Les services de sécurité informatique sont à nouveau sur les dents après l’émergence d’un nouveau ransomware qui s’est diffusé comme une trainée de poudre ce mardi sur au moins 12 000 ordinateurs de plusieurs grandes multinationales dont le géant pharmaceutique Merck, la firme alimentaire Mondelez, le publicitaire WPP ou encore le transporteur de conteneurs Maersk : 80 grands groupes seraient concernés.
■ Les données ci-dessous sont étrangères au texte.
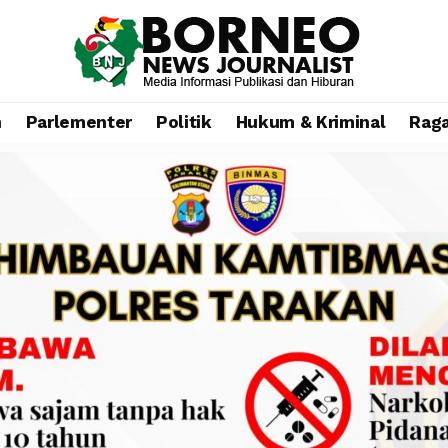
n
Parlementer
Politik
Hukum & Kriminal
Rag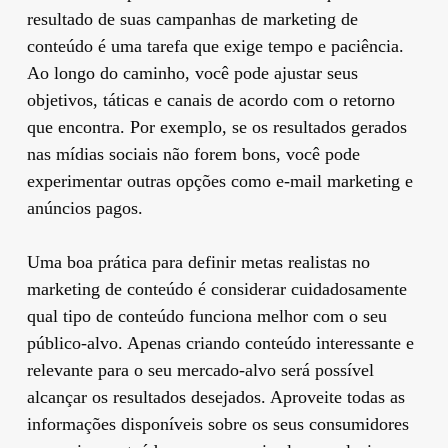
resultado de suas campanhas de marketing de
conteúdo é uma tarefa que exige tempo e paciência.
Ao longo do caminho, você pode ajustar seus
objetivos, táticas e canais de acordo com o retorno
que encontra. Por exemplo, se os resultados gerados
nas mídias sociais não forem bons, você pode
experimentar outras opções como e-mail marketing e
anúncios pagos.
Uma boa prática para definir metas realistas no
marketing de conteúdo é considerar cuidadosamente
qual tipo de conteúdo funciona melhor com o seu
público-alvo. Apenas criando conteúdo interessante e
relevante para o seu mercado-alvo será possível
alcançar os resultados desejados. Aproveite todas as
informações disponíveis sobre os seus consumidores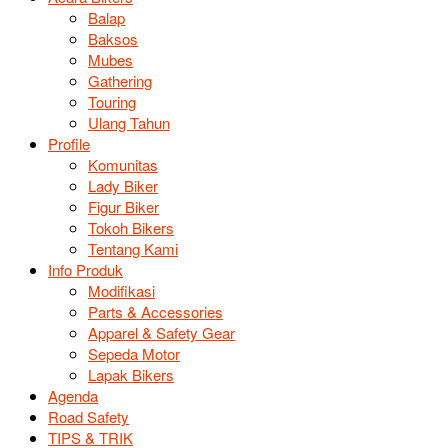
Balap
Baksos
Mubes
Gathering
Touring
Ulang Tahun
Profile
Komunitas
Lady Biker
Figur Biker
Tokoh Bikers
Tentang Kami
Info Produk
Modifikasi
Parts & Accessories
Apparel & Safety Gear
Sepeda Motor
Lapak Bikers
Agenda
Road Safety
TIPS & TRIK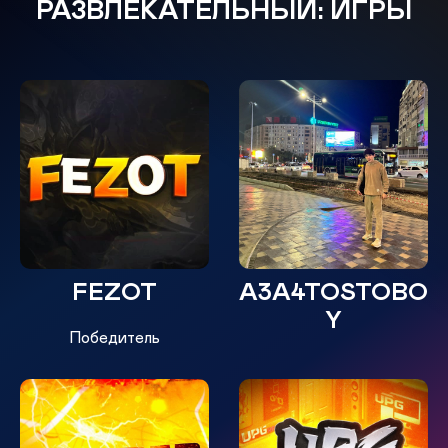
РАЗВЛЕКАТЕЛЬНЫЙ: ИГРЫ
FEZOT
A3A4TOSTOBO
Y
Победитель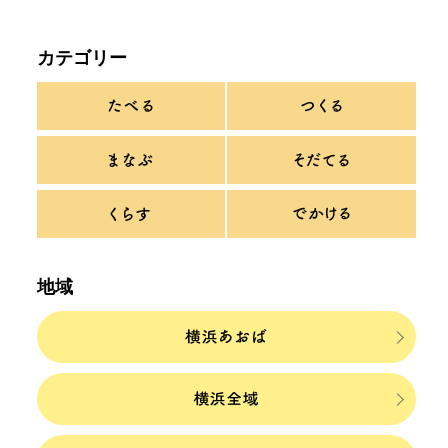
カテゴリー
地域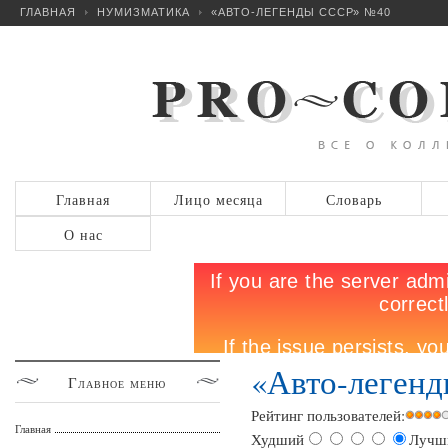
ГЛАВНАЯ
НУМИЗМАТИКА
«АВТО-ЛЕГЕНДЫ СССР» №40
Главная
Лицо месяца
Словарь
О нас
«Авто-леген
Главное
меню
Рейтинг пользователей:
Главная
Худший
Лучш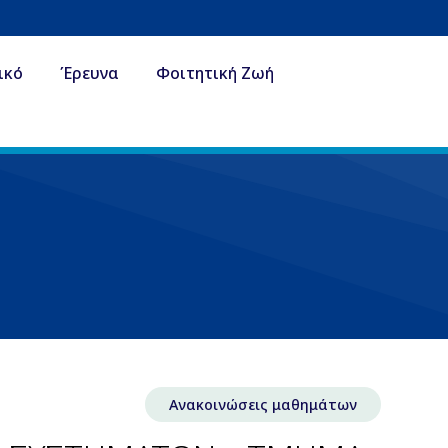
ικό
Έρευνα
Φοιτητική Ζωή
Ανακοινώσεις μαθημάτων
Comme WannaCry, qui avait infecté des dizaines de milliers de machines en mai, ce nouvel malware s’appuie sur des « exploits » mis au point et utilisés par la NSA et qu’un collectif de hackers connu sous le nom de « Shadow Brokers » a mis sur la place publique en avril. Le malware demande de transmettre une preuve de paiement de l’équivalent en bitcoins de 300 dollars à une adresse email pour débloquer les fichiers du système infecté. On se souvient que WannaCry avait été stoppé net grâce à un informaticien britannique anonyme qui, ayant repéré que le code faisait appel à une URL non occupée, avait eu l’intuition d’acheter le nom de domaine correspondant, activant ce faisant un interrupteur (« killswitch ») intégré dans le code pour permettre à ses auteurs de le désactiver à distance.
Le malware de cette semaine ne contient pas de « killswitch » de ce genre. Pire, après que l’adresse email indiquée dans le message de demande de rançon (une méthode inhabituelle pour ce type de malware en raison de sa vulnérabilité) a été désactivée, les entreprises qui souhaitent payer cette somme pour obtenir le déverrouillage de leurs fichiers sont privées de cette solution. Elles vont donc devoir attendre que les firmes de sécurité terminent leurs analyses et diffusent des kits de désinfection. Contrairement à Petya qui l’avait précédé, ce malware encrypte la totalité des fichiers d’un système après avoir forcé un redémarrage, ce qui explique l’instruction donnée aux employés du cabinet juridique DLA Piper de débrancher et éteindre tous leurs ordinateurs.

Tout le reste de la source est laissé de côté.